Shane bid Jenny farewell without moving from his spot on the couch. He didn’t seem drunk in the very least, but he was too comfortable to move for Ada’s awkward friend. Ada followed Jenny to the door to wait for the car to pull up at the top of the drive. At first they said nothing to each other, and then Jenny wavered. She put her arm around Ada to steady herself. Ada giggled.
“How many glasses did you have?” Ada asked.
“Just a couple.”
“Are you going to be okay?”
“Oh…I’m fine. I’m just a little woozy. I think I need a nap.”
Ada giggled again. The car rounded the loop in the drive and stopped at the bottom of the steps near the front porch. Ada helped Jenny maneuver the steps and get in the car.
“Are you sure you’re okay?” Ada asked again.

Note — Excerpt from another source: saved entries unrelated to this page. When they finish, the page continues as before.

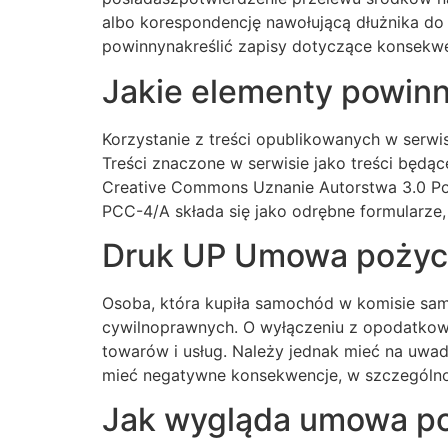
albo korespondencję nawołującą dłużnika d
powinnynakreślić zapisy dotyczące konsekwe
Jakie elementy powin
Korzystanie z treści opublikowanych w serwis
Treści znaczone w serwisie jako treści będące
Creative Commons Uznanie Autorstwa 3.0 Pol
PCC-4/A składa się jako odrębne formularze,
Druk UP Umowa pożyc
Osoba, która kupiła samochód w komisie sam
cywilnoprawnych. O wyłączeniu z opodatkowa
towarów i usług. Należy jednak mieć na uwa
mieć negatywne konsekwencje, w szczególn
Jak wygląda umowa po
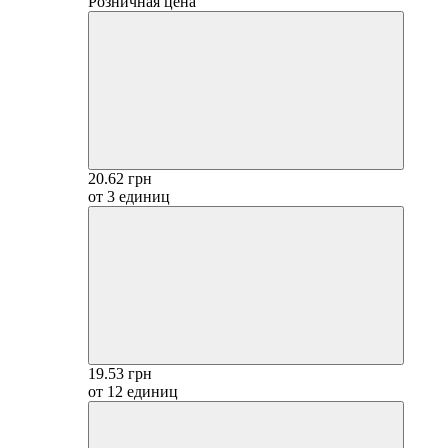
Розничная цена
20.62 грн
от 3 единиц
19.53 грн
от 12 единиц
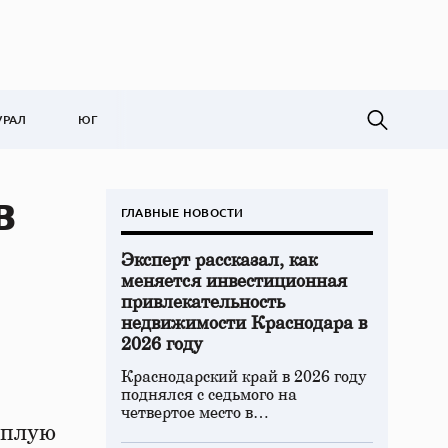
УРАЛ
ЮГ
в
ГЛАВНЫЕ НОВОСТИ
Эксперт рассказал, как
меняется инвестиционная
привлекательность
недвижимости Краснодара в
2026 году
Краснодарский край в 2026 году
поднялся с седьмого на
четвертое место в…
еплую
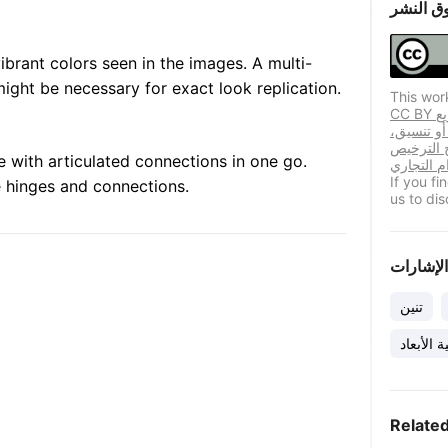
ق النشر
vibrant colors seen in the images. A multi-
might be necessary for exact look replication.
This wor
CC BY يسمح هذا الترخيص المستخدمين المكررين بتوزيع
 أو تنسيق،
ح الترخيص
e with articulated connections in one go.
If you f
e hinges and connections.
us to dis
الإشارات
تنين
ة الأبعاد
Relate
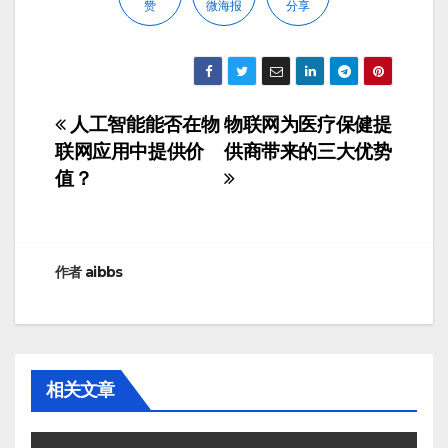
赞
微海报
分享
人工智能能否在物
物联网为医疗保健提
文
联网应用中提供价
供商带来的三大优势
章
值？
导
航
作者
aibbs
相关文章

Jenny smiled as she plunked down into the back seat somewhat wobbly. “I’m fine…,” she said as she looked up to Ada, “…remember what I said.”
“About the leopard.”
Ada sighed but retained the smile on her face. “You’re drunk, Jenny. Go home and get some rest.” Ada leaned down and hugged her friend before she shut the door and watched the car pull away down the winding drive. She steadied herself and walked back into the house.
Shane still sat in the same spot she had left him. Without a word, she lay down near where she and Jenny had just spent most of the afternoon. She closed her eyes for a moment before Shane broke the silence.
“I don’t like your friend.”
Ada opened her eyes and frowned to the ceiling. “Jenny?”
“Because she’s a nosy, know-it-all.”
“How can you possibly make that judgment? You barely know her.”
“I’m a great judge of character. That’s how I make my living.”
Ada rolled her head to the side to look directly at Shane. He looked angry, discontent, and his disposition worried her. She’d seen that look before. She started to argue but thought better of it. They were both under the influence of the wine. She decided to remain silent and hope that once the wine wore off he’d come to his senses, but the implicit threat electrified the air between them. She returned her gaze to the ceiling and breathed in heavily.
“I don’t want you hanging out with her anymore.”
“She’ll try to come between us. She’s jealous of how happy you are. I could see it her eyes. I know women like her. They’re never happy when their friends are happy.”
“Jenny’s not like that.”
“You’re blind to her.”
A silence hung between them. Ada peered through the gauze of the wine. Shane seemed to mumble something else, but she couldn’t understand it. She felt confused.
“Did you hear me?” Shane asked impatiently.
“What?” Ada responded somewhat irritated by her inability to comprehend her surroundings. The wine made her dizzy.
She heard Shane get up from the couch. She blinked and he was there in front of her standing seemingly high above her looking down at her with an ugly scowl on his face.
“I forbid you from seeing her again. Do you understand me?”
In that moment it seemed inconceivable that Ada had heard him correctly, but the look on his face and his stance above her frightened her. The wine had sapped all her cognitive abilities. She just wanted to sleep and make that angry version of him go away.
“Okay,” she whimpered. She shut her eyes and turned away from him. He stood there for a few seconds, fists clinched, and waited for further argument. He stared at her disdainfully. Once he was satisfied that she understood him, he placed his wine glass on the bar and left the room.
Ada fell asleep unsure if she had dreamed the encounter or if it had actually happened. Her mind struggled to discern the difference. She hoped sleep would make it all better.